The popular Art on the Streets exhibit is on trend.
Downtown Ventures’ blocks-long downtown sculpture garden this year will add murals to the usual innovative array of outdoor pieces. Altogether, a dozen new works by 13 artists will be up and ready for ogling by Tuesday, including six murals.
June’s First Friday Downtown will feature a public launch of the exhibit and a scavenger hunt.
Adding murals to the mix was a way to keep up with the region’s flourishing mural scene and honor the intrepid spirit of the contemporary art exhibit started by Judy Noyes and Mary Jean Larson in 1998.
“We didn’t have contemporary public art,” said Claire Swinford, urban engagement manager for Downtown Colorado Springs. “Everything they put out was exciting. We hired qualified jurors every year, and (Art on the Streets) made its mark on the city. We’re known for having really great public art.”
To help amass mural proposals, AOTS turned to Gregg Deal, a nationally known Fountain-based artist, activist and member of the Pyramid Lake Paiute tribe. He’s worked with the Smithsonian Institution’s National Museum of the American Indian and with the Denver Art Museum, among others, and recently finished a mural in Telluride and completed a piece last year in Boulder at the University of Colorado’s Visual Arts Complex courtyard.

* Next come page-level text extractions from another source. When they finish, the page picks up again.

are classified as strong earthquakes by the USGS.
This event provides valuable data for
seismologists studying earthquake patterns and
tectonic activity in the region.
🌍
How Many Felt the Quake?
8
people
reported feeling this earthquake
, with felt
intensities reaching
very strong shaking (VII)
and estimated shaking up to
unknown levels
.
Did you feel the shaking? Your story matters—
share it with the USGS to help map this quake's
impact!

“That he lives here and thus far has not made his mark on our walls, we thought, ‘Let’s change that,’” Swinford said. “As an artist working in the field, he has a bunch of contacts around the world and nation, and we were able to bring some of his contacts and his context to jurying this year. The result is one of the most diverse and inclusive exhibits we’ve ever had.”

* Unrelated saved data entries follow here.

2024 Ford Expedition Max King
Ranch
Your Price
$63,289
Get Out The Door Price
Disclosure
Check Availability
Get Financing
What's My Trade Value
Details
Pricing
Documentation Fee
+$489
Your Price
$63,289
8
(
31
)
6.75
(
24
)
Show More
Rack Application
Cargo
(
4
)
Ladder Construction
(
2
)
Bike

Artists from around the world submitted 112 proposals in this year’s call for entries. Five Colorado artists were selected, along with seven from elsewhere in the U.S. and one from Brazil. Stipends for winners increased this year to $2,000.
Entries were judged by jurors Joy Armstrong, curator of modern and contemporary art at the Colorado Springs Fine Arts Center at Colorado College; Ashley Clemmer, director of programs and community engagement at Rothko Chapel in Houston; and Deal.
As always, all AOTS works are available for purchase, including the murals, which is essentially a long-term maintenance agreement. The price covers refreshing the paint, repair (if it’s a vinyl treatment) and other costs of upkeep.
Two encore works from last year’s AOTS exhibit will stick around: “Iscariot,” the giant mermaid octopus by Trace O’Connor that lives on top of the building at 234 W. Colorado Ave., will stay for the next two years. And “You, Light as a Cloud,” the stainless-steel wire cat by Byeong Doo Moon, will stay for a year. The latter will be moved indoors due to repeated vandalism. Its new location has yet to be chosen.
Through the Judy Noyes Memorial Purchase Fund, established in 2014 to buy permanent works of art, Downtown Ventures acquired the cast bronze “Musical Churn” by Nikki Pike and Thomas Dodds, listed at $12,500. The interactive musical churn plays music by the Colorado Springs Philharmonic and will be installed at the north entrance to Pikes Peak Center.
This year’s AOTS budget clocked in at almost $95,000 and was funded by grants, donations, sponsorships and contracts for service. No city money was used.